UCMJ Article 112a — The Active-Duty Reality

For all federal-installation employees, federal contractors, and TSA-regulated airport workers, cannabis use of any form (including medical-card use) is grounds for termination, security-clearance revocation, and — for active-duty service members — court-martial under UCMJ Article 112a. The state medical-cannabis card provides no defense at any federal installation in Georgia.

SF-86 Continuous Evaluation

Federal-clearance holders are subject to ongoing SF-86 background updates and continuous-evaluation programs. Off-duty cannabis use that produces a positive THC test or is otherwise documented during the evaluation can trigger clearance review and potential revocation. Holders should not assume that off-duty use during weekends or vacations is private; the federal evaluation system can identify and act on it.

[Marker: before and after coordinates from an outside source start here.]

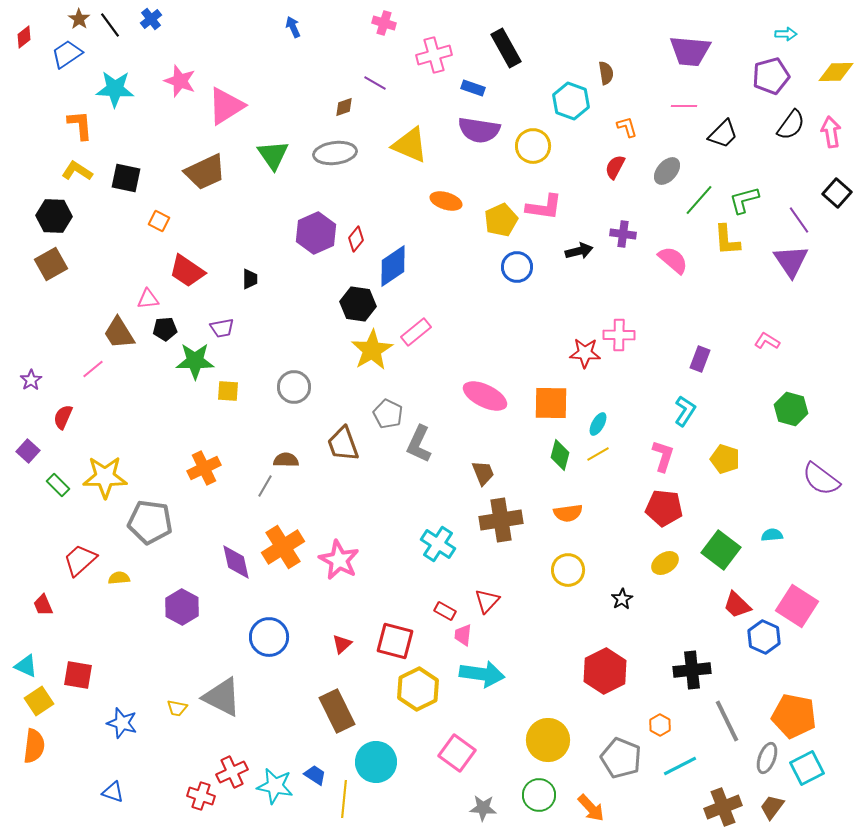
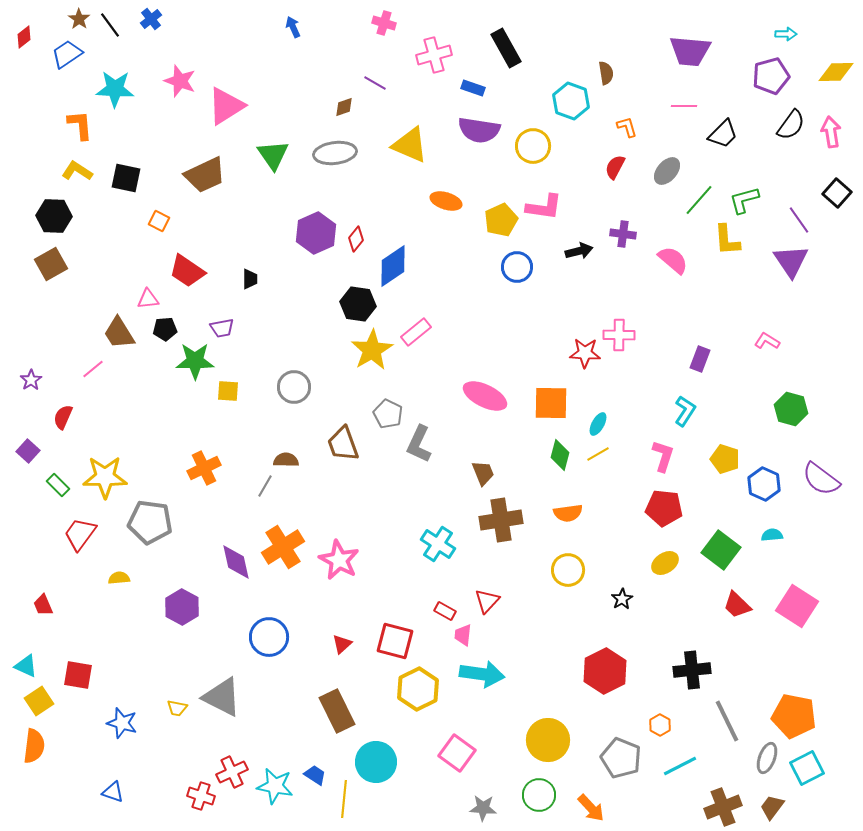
brown trapezoid at (205, 172): moved 3 px down
red trapezoid at (80, 560): moved 26 px up; rotated 12 degrees counterclockwise
blue hexagon at (764, 637): moved 153 px up
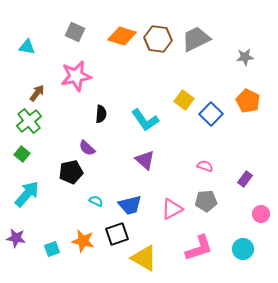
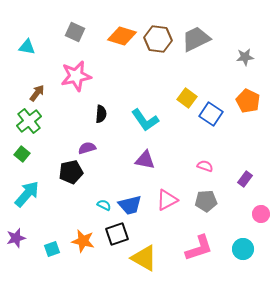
yellow square: moved 3 px right, 2 px up
blue square: rotated 10 degrees counterclockwise
purple semicircle: rotated 120 degrees clockwise
purple triangle: rotated 30 degrees counterclockwise
cyan semicircle: moved 8 px right, 4 px down
pink triangle: moved 5 px left, 9 px up
purple star: rotated 24 degrees counterclockwise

Federal Schedule III Wildcard

If federal cannabis rescheduling (Schedule III, pending administrative finalization since 2024) is finalized, federal drug-testing rules might shift. Schedule III cannabis would still be a controlled substance with workplace implications; the precise impact on federal-installation drug-testing is uncertain. Under current Schedule I status, the federal posture is unambiguous — cannabis is contraband at all federal installations.